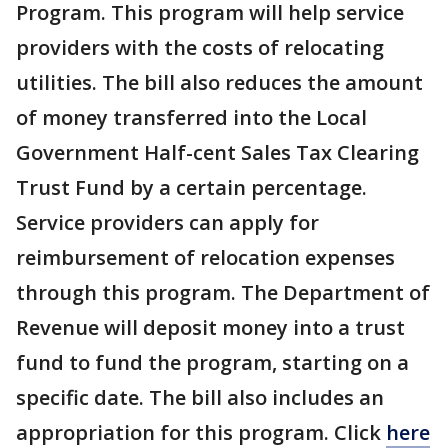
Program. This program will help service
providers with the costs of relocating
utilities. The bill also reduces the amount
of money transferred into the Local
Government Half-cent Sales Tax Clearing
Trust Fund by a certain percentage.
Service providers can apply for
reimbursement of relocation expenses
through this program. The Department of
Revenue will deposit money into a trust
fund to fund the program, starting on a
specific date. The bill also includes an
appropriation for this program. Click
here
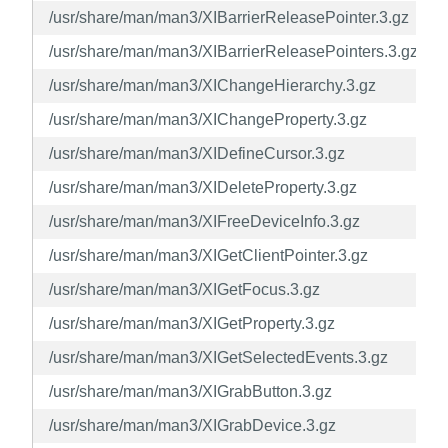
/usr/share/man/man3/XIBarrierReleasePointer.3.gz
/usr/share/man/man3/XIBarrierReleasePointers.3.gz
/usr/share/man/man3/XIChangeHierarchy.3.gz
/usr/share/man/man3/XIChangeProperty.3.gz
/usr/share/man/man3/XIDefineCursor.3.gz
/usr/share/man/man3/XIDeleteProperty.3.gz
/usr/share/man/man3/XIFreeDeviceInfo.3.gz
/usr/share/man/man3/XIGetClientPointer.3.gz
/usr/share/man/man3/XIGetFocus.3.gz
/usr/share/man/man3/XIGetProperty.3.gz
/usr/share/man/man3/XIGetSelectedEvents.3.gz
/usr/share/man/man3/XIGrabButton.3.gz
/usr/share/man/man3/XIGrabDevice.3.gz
--
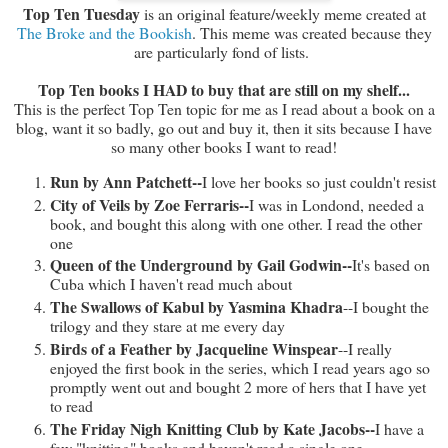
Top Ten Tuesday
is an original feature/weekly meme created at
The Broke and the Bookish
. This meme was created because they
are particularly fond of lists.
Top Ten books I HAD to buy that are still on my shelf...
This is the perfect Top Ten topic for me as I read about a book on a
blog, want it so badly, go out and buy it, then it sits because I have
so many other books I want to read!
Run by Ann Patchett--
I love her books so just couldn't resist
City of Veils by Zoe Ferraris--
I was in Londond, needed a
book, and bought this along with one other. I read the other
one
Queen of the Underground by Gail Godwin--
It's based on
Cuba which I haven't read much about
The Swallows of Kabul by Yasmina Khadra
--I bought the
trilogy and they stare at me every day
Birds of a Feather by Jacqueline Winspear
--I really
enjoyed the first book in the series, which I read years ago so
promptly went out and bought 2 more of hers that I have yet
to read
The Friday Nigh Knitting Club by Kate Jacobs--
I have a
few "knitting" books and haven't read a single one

INSTRUCTIONS FOR THE TASK:
The required answer is the exact run of lines above starting at the line with "book, and bought" and ending at the line with "a single one", with both ends present.

TASK SOLUTION:
book, and bought this along with one other. I read the other
one
Queen of the Underground by Gail Godwin--
It's based on
Cuba which I haven't read much about
The Swallows of Kabul by Yasmina Khadra
--I bought the
trilogy and they stare at me every day
Birds of a Feather by Jacqueline Winspear
--I really
enjoyed the first book in the series, which I read years ago so
promptly went out and bought 2 more of hers that I have yet
to read
The Friday Nigh Knitting Club by Kate Jacobs--
I have a
few "knitting" books and haven't read a single one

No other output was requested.